As was the case with the previous Mu’tet CDs, Coffin collaborated with various members of the band during the writing of the music.“I came up with a basic working model for the tunes and then we fleshed it out from there”, say Coffin. “These guys are all composers and their ideas really spark some beautiful creative, compositional moments. We’re all open to the variety of possibilities that exist and I’m grateful for their input and creativity.”


Also joining the Mu’tet on Side Up are a number of equally world class, top call, guest musicians, including the Bay Area’s Zakir Hussein. From tabla to tambourine, harp to harmonium, horns to harmonica, this recording embodies Coffin’s musical vision as a bandleader, composer and instrumentalist. Coffin again reaches into a deep musical well with this astonishing new studio recording – and his always accessible, memorable, sometimes haunting, original compositions continue to be influenced by diverse cultures of music from around the globe.
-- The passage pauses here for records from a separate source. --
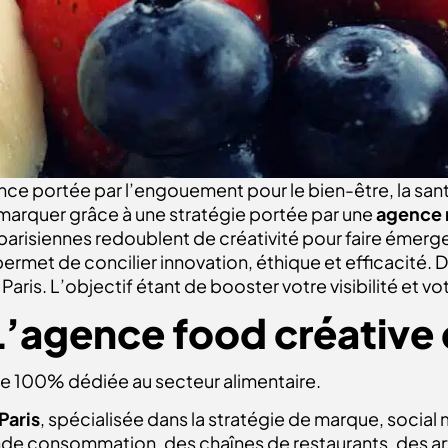
ance portée par l’engouement pour le bien-être, la sant
marquer grâce à une stratégie portée par une
agence m
risiennes redoublent de créativité pour faire émerge
ermet de concilier innovation, éthique et efficacité. 
Paris. L’objectif étant de booster votre visibilité et v
’agence food créative 
e 100% dédiée au secteur alimentaire.
Paris
, spécialisée dans la stratégie de marque, social 
e consommation, des chaînes de restaurants, des art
For his review of Side Up, Brent Black of Critical Jazz aptly summed up some of the best tunes on the new album; “Scratch That Itch” is a funk laden jazz nasty that showcases the horn effects and may well be the signature tune for the release. The groove you can use might well be the Coffin tune “Steppin’ Up” which takes the changes from Coltrane’s “Giant Steps” and sets them to a new melody while dropping in a NOLA nasty second line back beat just to keep it interesting. Done everyday right? The deceptively subtle odd metered Low Hanging Groove has a smoldering blues like underbelly while the Caribbean type swing has a percussive pop and a true collective sound not JC and four after thoughts. Another true gem would be the closer “Albert’s Blue Sky” an exquisite open ended gospel influenced tune that touches the heart.



A virtually flawless release from one of the most in demand saxophonists and educators in the country. While the jazz genre may be in trouble, Jeff Coffin and artists like him will never let jazz die. You take what you know and what you like and you move past that, my theory as a writer and I think Jeff might agree not bad advice for a musician…” I couldn’t agree more. That being said, I really enjoyed the Mu’tet’s previous albums, 2008’s “Mutopia”, 2011’s “Live” and 2012’s “Into the Air”. Truly, there is not another band quite like Jeff Coffin & the Mu’tet.